● **ASSIGNED TASK**: Nothing in the listing should be altered when it is copied, and no picture goes into the copy.

● **PROVIDED MATERIAL**:
((

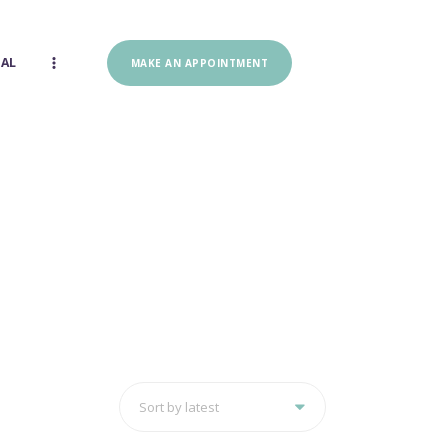
IAL
MAKE AN APPOINTMENT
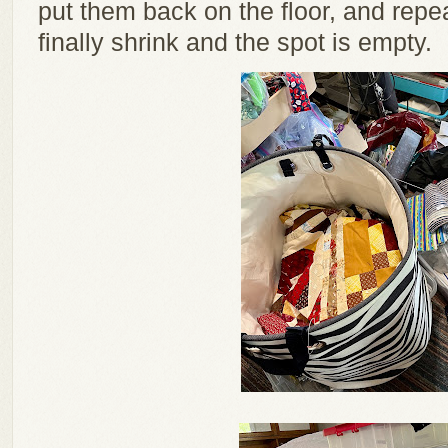
put them back on the floor, and repe
finally shrink and the spot is empty.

))

● **SOLVED PROBLEM**:
IAL
MAKE AN APPOINTMENT
put them back on the floor, and repe
finally shrink and the spot is empty.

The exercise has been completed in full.